[Exercise prompt] From the entries below, output the line with "отображаться в чате клиента." and each following line up to and including the line with "Чаты Wazzup удобнее для отделов", exactly as written.

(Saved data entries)
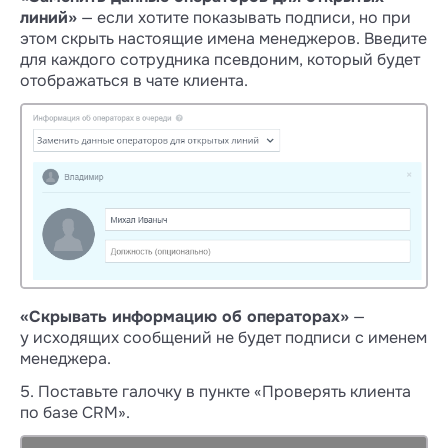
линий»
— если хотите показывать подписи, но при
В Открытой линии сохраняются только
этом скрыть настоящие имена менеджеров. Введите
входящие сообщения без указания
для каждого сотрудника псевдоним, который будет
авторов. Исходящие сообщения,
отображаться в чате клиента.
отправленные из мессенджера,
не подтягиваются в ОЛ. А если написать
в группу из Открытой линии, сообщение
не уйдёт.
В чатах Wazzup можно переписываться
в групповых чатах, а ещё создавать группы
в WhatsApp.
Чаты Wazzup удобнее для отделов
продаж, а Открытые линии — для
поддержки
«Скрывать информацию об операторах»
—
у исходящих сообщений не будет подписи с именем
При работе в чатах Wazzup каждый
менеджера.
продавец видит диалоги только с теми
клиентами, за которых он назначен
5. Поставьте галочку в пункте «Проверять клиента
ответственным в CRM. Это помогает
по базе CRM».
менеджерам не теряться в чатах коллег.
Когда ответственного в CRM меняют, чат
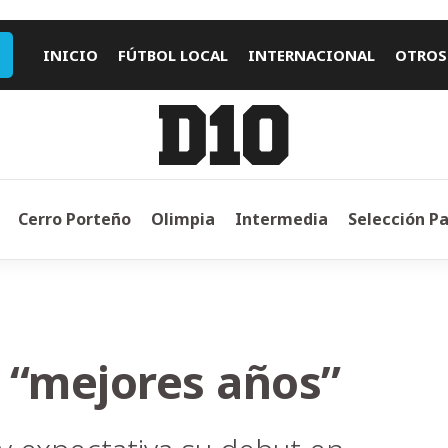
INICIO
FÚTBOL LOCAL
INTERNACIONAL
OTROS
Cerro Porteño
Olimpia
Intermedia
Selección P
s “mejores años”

--

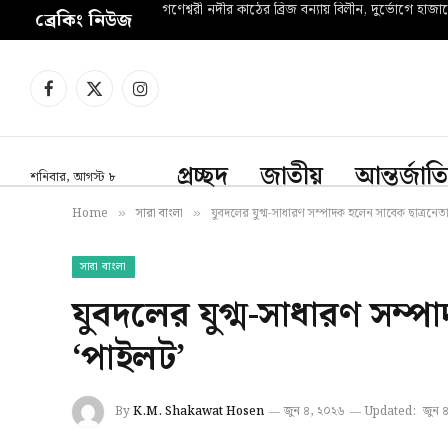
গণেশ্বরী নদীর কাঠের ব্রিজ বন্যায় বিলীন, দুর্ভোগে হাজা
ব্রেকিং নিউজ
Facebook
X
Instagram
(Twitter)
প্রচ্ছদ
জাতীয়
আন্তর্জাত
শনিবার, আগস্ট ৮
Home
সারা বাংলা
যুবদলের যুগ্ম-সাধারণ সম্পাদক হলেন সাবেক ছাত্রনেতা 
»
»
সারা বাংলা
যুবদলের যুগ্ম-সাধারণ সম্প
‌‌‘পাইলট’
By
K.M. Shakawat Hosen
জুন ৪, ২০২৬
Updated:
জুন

[Response area]
отображаться в чате клиента.
отправленные из мессенджера,
не подтягиваются в ОЛ. А если написать
в группу из Открытой линии, сообщение
не уйдёт.
В чатах Wazzup можно переписываться
в групповых чатах, а ещё создавать группы
в WhatsApp.
Чаты Wazzup удобнее для отделов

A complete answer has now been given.